Митинг кончался, когда в село прискакали всадники, их лошади тяжело дышали. За ними мчались две подводы; груз на них был покрыт веретьем.

— Братцы! — закричал Герман, не сходя с гарцующей лошади. — Вот полюбуйтесь, что делают эти азиаты! — Он нагнулся и сдернул с саней веретье.

Толпа окружила подводы. Завыла истошным голосом какая-то баба. За ней закричали, запричитали другие.

Народ все плотней окружал сани.

Сторожев еле пробрался к одной подводе, и то, что он увидел, заставило побледнеть даже его: вдруг ослабли колени, свело челюсти.

В розвальнях на соломе, лежали трупы людей; были они голы и смотрели на мир страшными черными впадинами — выколотые глаза висели на щеках. Волосы спалены и торчали, как во время засухи торчит редкая ржаная трава; носы отрезаны, рты разодраны до ушей.

— Граждане! — закричал Герман. — Обратите внимание! Эти мерзавцы пытали наших братьев.
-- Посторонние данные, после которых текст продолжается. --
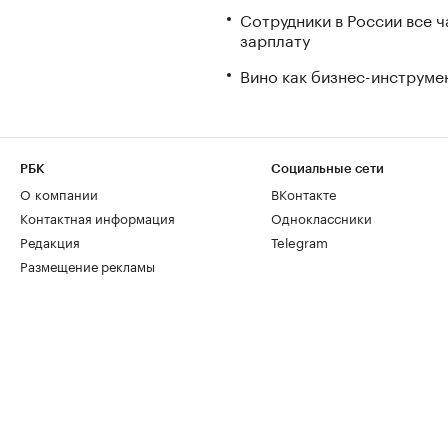
Сотрудники в России все 
зарплату
Вино как бизнес-инструмен
РБК
Социальные сети
О компании
ВКонтакте
Контактная информация
Одноклассники
Редакция
Telegram
Размещение рекламы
Под ногтями у них ржавые иголки, глядите!

Снова завыли бабы, безмолвно плакал Фрол Петрович.

— Их пытали трое суток! — орал Герман. — За что — неведомо. Мирные люди — женщины, старики, а вот этот, — он показал труп поменьше, — мальчишка, пяти лет нету. Граждане! Вот что делают они над нами, азияты!